Stored data entries:
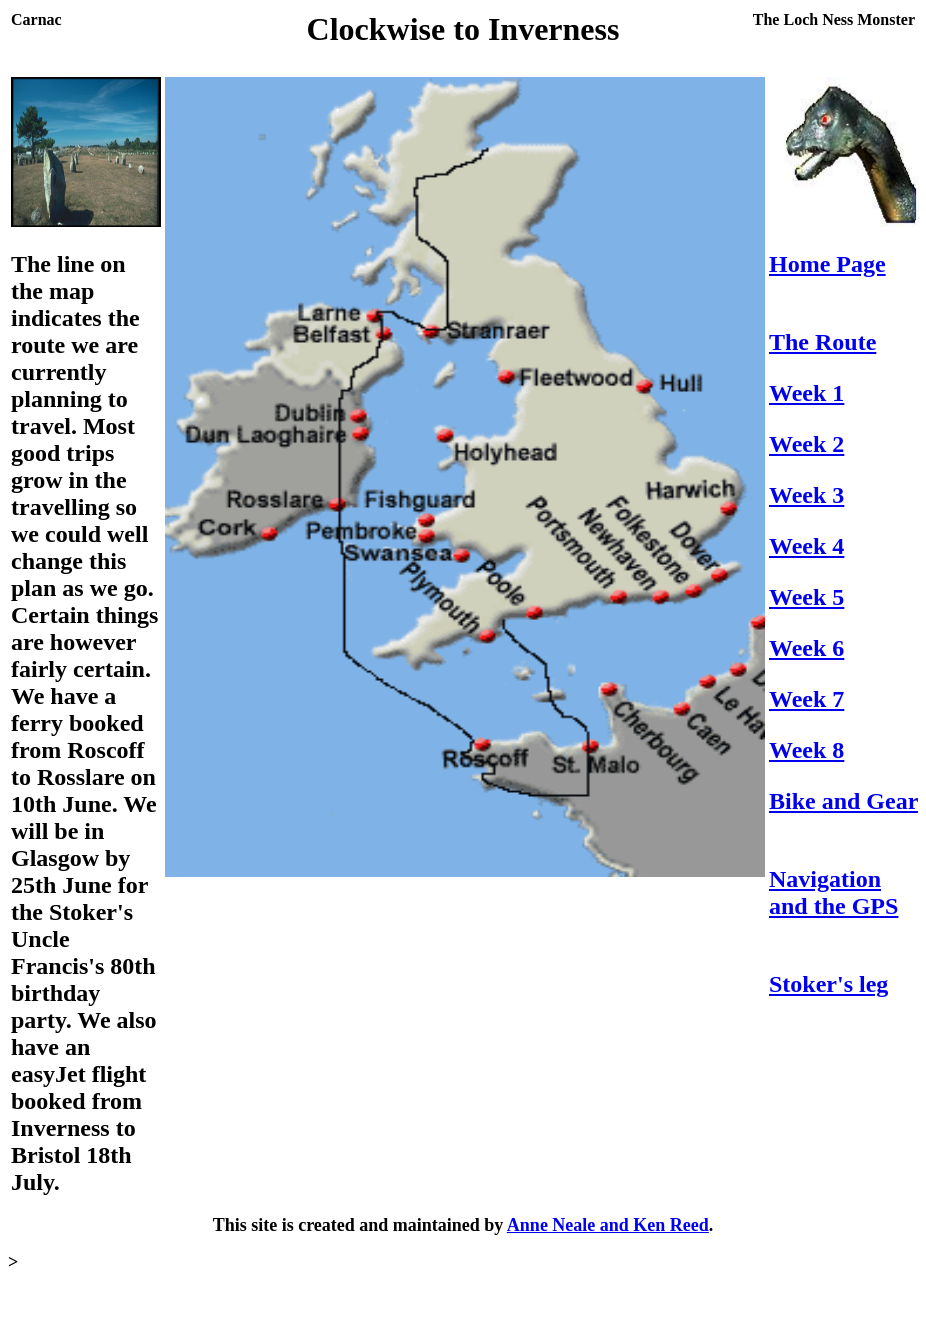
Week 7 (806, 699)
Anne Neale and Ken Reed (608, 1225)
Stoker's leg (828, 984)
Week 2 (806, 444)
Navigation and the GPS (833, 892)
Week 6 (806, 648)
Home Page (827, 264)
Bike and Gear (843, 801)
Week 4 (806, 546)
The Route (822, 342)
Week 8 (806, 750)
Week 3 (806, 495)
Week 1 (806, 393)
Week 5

* * *

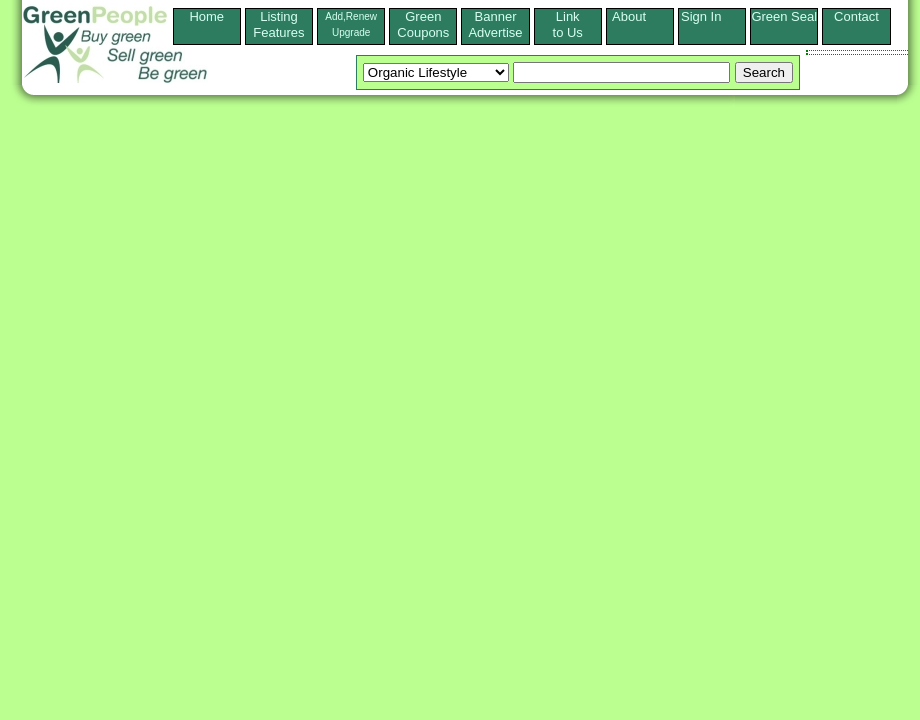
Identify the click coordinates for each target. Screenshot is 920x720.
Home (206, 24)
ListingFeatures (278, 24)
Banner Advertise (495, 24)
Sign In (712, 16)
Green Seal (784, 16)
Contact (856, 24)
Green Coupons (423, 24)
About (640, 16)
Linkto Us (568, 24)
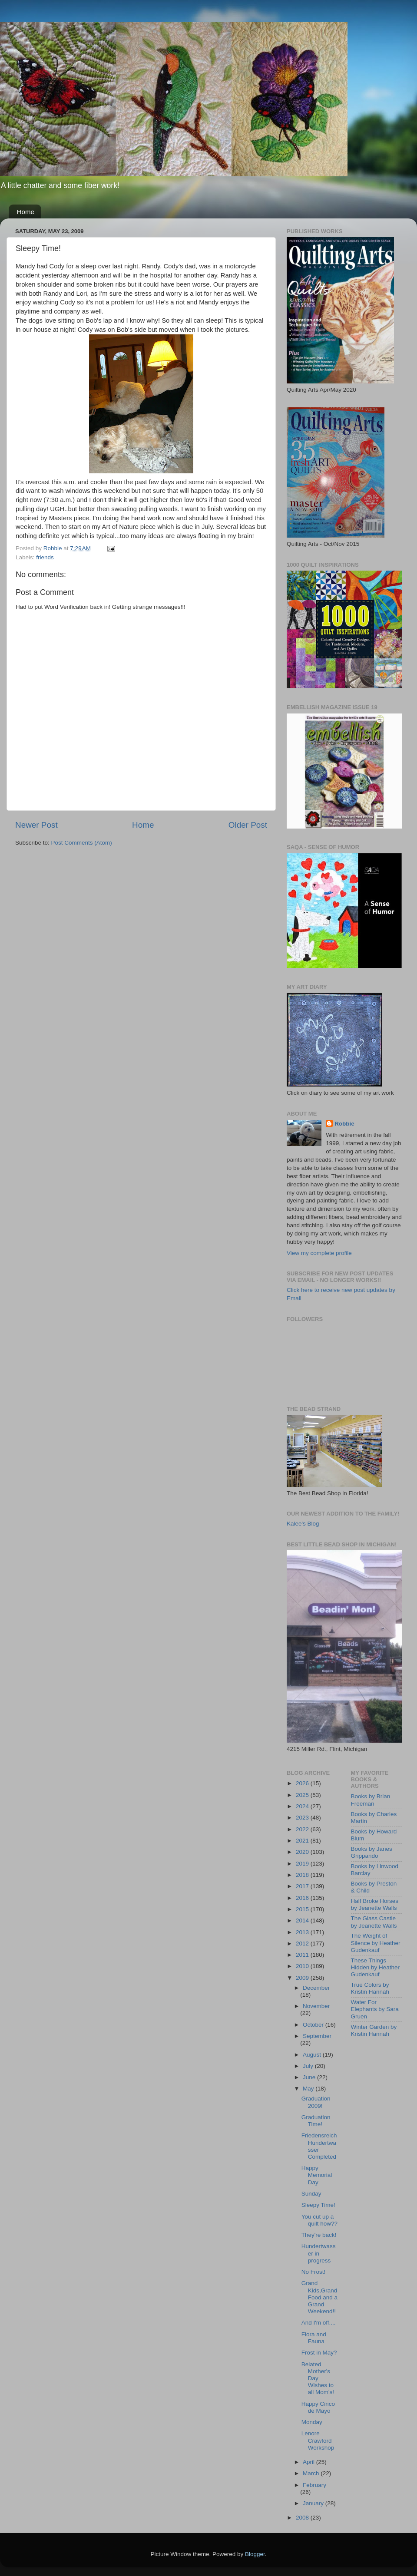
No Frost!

_PROMPT_. Which lines of the data above contain the string "Week"? Copy each of them.

_WRITTEN SOLUTION_.
Week 7 (806, 699)
Week 2 (806, 444)
Week 6 (806, 648)
Week 4 (806, 546)
Week 8 (806, 750)
Week 3 (806, 495)
Week 1 (806, 393)
Week 5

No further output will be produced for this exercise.